◆ PROBLEM TO SOLVE:
Please write out the full listing beneath this line exactly, skipping its images.

|---|

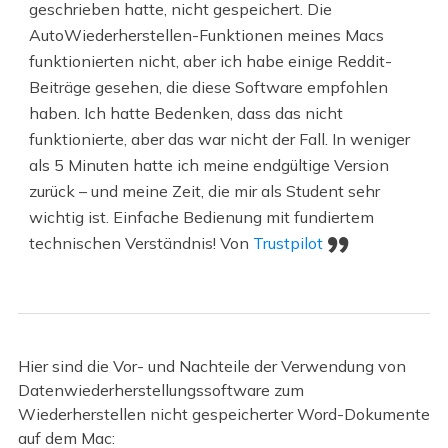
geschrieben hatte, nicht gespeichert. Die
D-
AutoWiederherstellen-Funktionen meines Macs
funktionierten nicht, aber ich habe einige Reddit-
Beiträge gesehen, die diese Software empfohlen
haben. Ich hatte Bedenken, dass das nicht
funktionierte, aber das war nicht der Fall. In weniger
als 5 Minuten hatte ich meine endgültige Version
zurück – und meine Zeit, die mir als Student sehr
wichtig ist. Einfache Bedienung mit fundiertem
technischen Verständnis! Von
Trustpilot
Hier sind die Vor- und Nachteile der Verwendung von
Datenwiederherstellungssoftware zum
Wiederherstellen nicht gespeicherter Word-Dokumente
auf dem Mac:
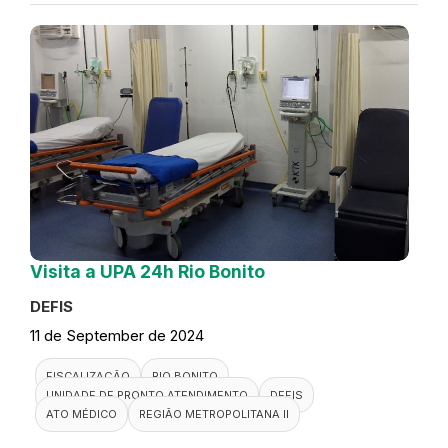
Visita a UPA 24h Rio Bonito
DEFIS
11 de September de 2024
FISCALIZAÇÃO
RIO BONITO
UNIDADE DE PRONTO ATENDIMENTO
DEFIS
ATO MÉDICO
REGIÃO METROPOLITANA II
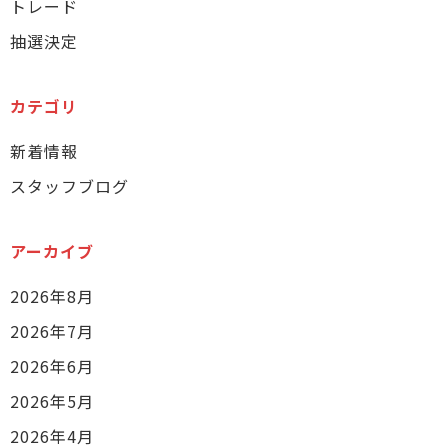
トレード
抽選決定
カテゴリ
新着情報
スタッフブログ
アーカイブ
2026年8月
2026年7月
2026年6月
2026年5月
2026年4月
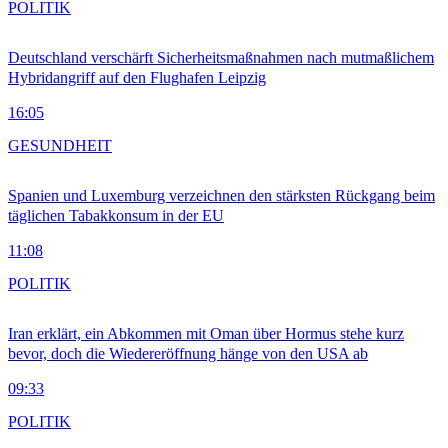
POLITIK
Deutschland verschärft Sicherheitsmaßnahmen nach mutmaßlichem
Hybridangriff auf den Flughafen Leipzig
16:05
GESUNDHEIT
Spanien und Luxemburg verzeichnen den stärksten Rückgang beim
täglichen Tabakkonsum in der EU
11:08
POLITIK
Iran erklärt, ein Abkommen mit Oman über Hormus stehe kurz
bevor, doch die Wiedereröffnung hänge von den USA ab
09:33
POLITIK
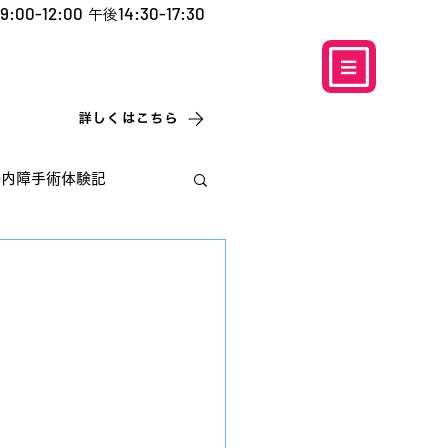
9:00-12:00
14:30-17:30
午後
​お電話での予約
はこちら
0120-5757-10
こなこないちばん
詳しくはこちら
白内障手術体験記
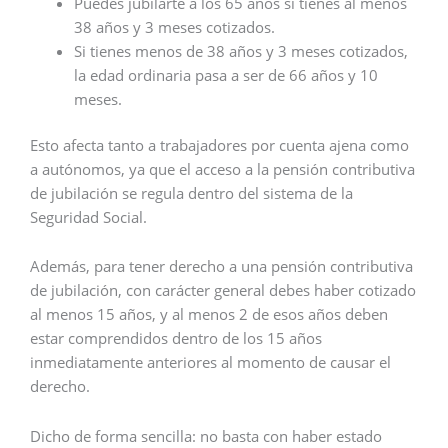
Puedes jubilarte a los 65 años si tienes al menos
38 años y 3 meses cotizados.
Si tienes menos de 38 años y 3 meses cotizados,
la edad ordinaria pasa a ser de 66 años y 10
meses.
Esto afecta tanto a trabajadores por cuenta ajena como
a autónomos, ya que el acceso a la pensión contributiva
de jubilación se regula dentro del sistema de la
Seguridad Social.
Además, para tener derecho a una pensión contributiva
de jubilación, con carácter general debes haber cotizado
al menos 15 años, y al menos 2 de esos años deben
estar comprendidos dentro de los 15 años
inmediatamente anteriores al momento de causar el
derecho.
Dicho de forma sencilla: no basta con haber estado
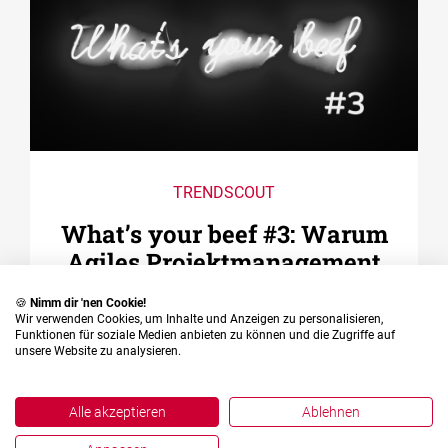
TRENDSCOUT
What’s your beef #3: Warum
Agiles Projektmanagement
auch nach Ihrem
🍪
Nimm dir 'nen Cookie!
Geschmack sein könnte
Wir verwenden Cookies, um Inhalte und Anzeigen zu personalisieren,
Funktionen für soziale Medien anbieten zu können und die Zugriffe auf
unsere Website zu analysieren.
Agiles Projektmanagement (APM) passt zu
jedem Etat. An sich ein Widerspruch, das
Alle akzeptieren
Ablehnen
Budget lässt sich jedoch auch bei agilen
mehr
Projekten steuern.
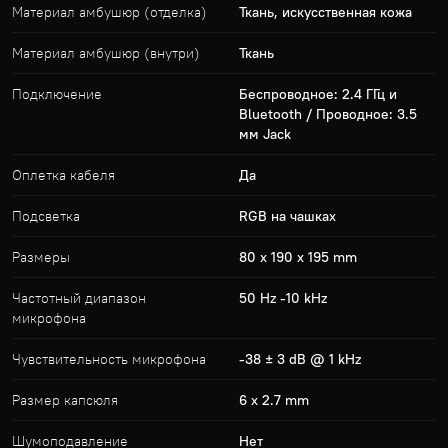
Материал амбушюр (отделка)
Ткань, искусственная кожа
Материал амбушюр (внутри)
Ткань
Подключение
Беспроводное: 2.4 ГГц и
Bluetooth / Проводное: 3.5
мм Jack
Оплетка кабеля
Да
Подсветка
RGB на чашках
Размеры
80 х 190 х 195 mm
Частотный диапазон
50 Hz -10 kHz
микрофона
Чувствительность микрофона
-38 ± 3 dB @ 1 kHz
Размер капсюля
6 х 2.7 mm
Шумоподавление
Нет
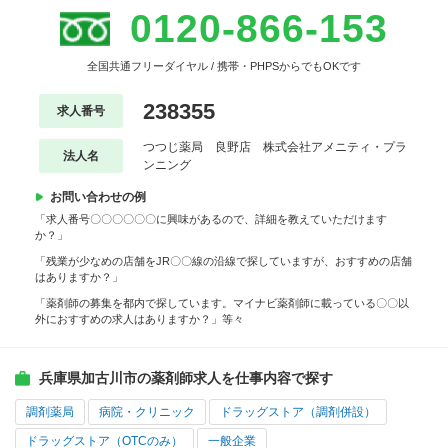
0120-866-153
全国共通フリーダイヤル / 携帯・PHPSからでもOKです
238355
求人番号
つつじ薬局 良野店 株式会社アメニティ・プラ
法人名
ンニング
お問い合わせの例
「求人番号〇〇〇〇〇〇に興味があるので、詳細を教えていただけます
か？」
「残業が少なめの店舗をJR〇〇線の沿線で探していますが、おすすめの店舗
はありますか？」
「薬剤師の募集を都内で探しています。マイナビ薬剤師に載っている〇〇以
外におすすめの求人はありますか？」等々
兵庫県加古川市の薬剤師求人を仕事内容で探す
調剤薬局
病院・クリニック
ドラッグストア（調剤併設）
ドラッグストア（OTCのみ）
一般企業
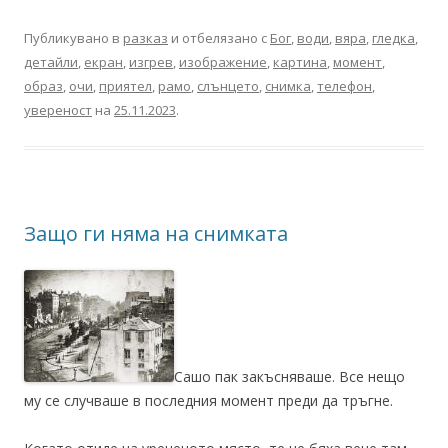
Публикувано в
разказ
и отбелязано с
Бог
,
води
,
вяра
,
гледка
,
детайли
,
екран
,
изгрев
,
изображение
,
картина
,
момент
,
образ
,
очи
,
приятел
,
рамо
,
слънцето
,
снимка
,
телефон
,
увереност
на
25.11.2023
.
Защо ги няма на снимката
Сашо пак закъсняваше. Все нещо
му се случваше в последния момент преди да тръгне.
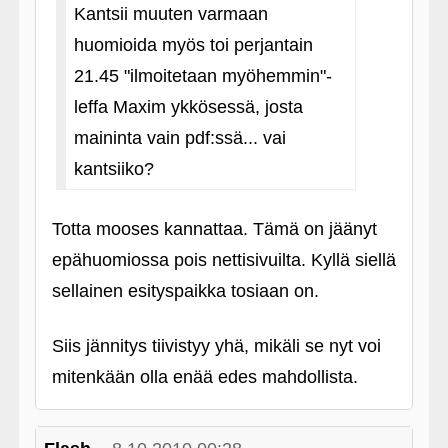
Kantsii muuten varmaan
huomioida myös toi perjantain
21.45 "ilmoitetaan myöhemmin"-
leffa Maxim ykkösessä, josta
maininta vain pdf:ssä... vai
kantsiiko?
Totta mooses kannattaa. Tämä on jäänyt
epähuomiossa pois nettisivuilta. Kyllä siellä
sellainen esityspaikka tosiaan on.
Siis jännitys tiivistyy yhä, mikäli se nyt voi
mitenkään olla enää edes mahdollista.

|---|

◆ ANSWER:
geschrieben hatte, nicht gespeichert. Die
D-
AutoWiederherstellen-Funktionen meines Macs
funktionierten nicht, aber ich habe einige Reddit-
Beiträge gesehen, die diese Software empfohlen
haben. Ich hatte Bedenken, dass das nicht
funktionierte, aber das war nicht der Fall. In weniger
als 5 Minuten hatte ich meine endgültige Version
zurück – und meine Zeit, die mir als Student sehr
wichtig ist. Einfache Bedienung mit fundiertem
technischen Verständnis! Von
Trustpilot
Hier sind die Vor- und Nachteile der Verwendung von
Datenwiederherstellungssoftware zum
Wiederherstellen nicht gespeicherter Word-Dokumente
auf dem Mac:
Visita a UPA 24h Rio Bonito
DEFIS
11 de September de 2024
FISCALIZAÇÃO
RIO BONITO
UNIDADE DE PRONTO ATENDIMENTO
DEFIS
ATO MÉDICO
REGIÃO METROPOLITANA II
トレード
抽選決定
カテゴリ
新着情報
スタッフブログ
アーカイブ
2026年8月
2026年7月
2026年6月
2026年5月
2026年4月
POLITIK
Deutschland verschärft Sicherheitsmaßnahmen nach mutmaßlichem
Hybridangriff auf den Flughafen Leipzig
16:05
GESUNDHEIT
Spanien und Luxemburg verzeichnen den stärksten Rückgang beim
täglichen Tabakkonsum in der EU
11:08
POLITIK
Iran erklärt, ein Abkommen mit Oman über Hormus stehe kurz
bevor, doch die Wiedereröffnung hänge von den USA ab
09:33
POLITIK
9:00-12:00
14:30-17:30
午後
​お電話での予約
はこちら
0120-5757-10
こなこないちばん
詳しくはこちら
白内障手術体験記
Puedes jubilarte a los 65 años si tienes al menos
38 años y 3 meses cotizados.
Si tienes menos de 38 años y 3 meses cotizados,
la edad ordinaria pasa a ser de 66 años y 10
meses.
Esto afecta tanto a trabajadores por cuenta ajena como
a autónomos, ya que el acceso a la pensión contributiva
de jubilación se regula dentro del sistema de la
Seguridad Social.
Además, para tener derecho a una pensión contributiva
de jubilación, con carácter general debes haber cotizado
al menos 15 años, y al menos 2 de esos años deben
estar comprendidos dentro de los 15 años
inmediatamente anteriores al momento de causar el
derecho.
Dicho de forma sencilla: no basta con haber estado
TRENDSCOUT
What’s your beef #3: Warum
Agiles Projektmanagement
auch nach Ihrem
🍪
Nimm dir 'nen Cookie!
Geschmack sein könnte
Wir verwenden Cookies, um Inhalte und Anzeigen zu personalisieren,
Funktionen für soziale Medien anbieten zu können und die Zugriffe auf
unsere Website zu analysieren.
Agiles Projektmanagement (APM) passt zu
jedem Etat. An sich ein Widerspruch, das
Alle akzeptieren
Ablehnen
Budget lässt sich jedoch auch bei agilen
mehr
Projekten steuern.
Материал амбушюр (отделка)
Ткань, искусственная кожа
Материал амбушюр (внутри)
Ткань
Подключение
Беспроводное: 2.4 ГГц и
Bluetooth / Проводное: 3.5
мм Jack
Оплетка кабеля
Да
Подсветка
RGB на чашках
Размеры
80 х 190 х 195 mm
Частотный диапазон
50 Hz -10 kHz
микрофона
Чувствительность микрофона
-38 ± 3 dB @ 1 kHz
Размер капсюля
6 х 2.7 mm
Шумоподавление
Нет
0120-866-153
全国共通フリーダイヤル / 携帯・PHPSからでもOKです
238355
求人番号
つつじ薬局 良野店 株式会社アメニティ・プラ
法人名
ンニング
お問い合わせの例
「求人番号〇〇〇〇〇〇に興味があるので、詳細を教えていただけます
か？」
「残業が少なめの店舗をJR〇〇線の沿線で探していますが、おすすめの店舗
はありますか？」
「薬剤師の募集を都内で探しています。マイナビ薬剤師に載っている〇〇以
外におすすめの求人はありますか？」等々
兵庫県加古川市の薬剤師求人を仕事内容で探す
調剤薬局
病院・クリニック
ドラッグストア（調剤併設）
ドラッグストア（OTCのみ）
一般企業
Публикувано в
разказ
и отбелязано с
Бог
,
води
,
вяра
,
гледка
,
детайли
,
екран
,
изгрев
,
изображение
,
картина
,
момент
,
образ
,
очи
,
приятел
,
рамо
,
слънцето
,
снимка
,
телефон
,
увереност
на
25.11.2023
.
Защо ги няма на снимката
Сашо пак закъсняваше. Все нещо
му се случваше в последния момент преди да тръгне.
Kantsii muuten varmaan
huomioida myös toi perjantain
21.45 "ilmoitetaan myöhemmin"-
leffa Maxim ykkösessä, josta
maininta vain pdf:ssä... vai
kantsiiko?
Totta mooses kannattaa. Tämä on jäänyt
epähuomiossa pois nettisivuilta. Kyllä siellä
sellainen esityspaikka tosiaan on.
Siis jännitys tiivistyy yhä, mikäli se nyt voi
mitenkään olla enää edes mahdollista.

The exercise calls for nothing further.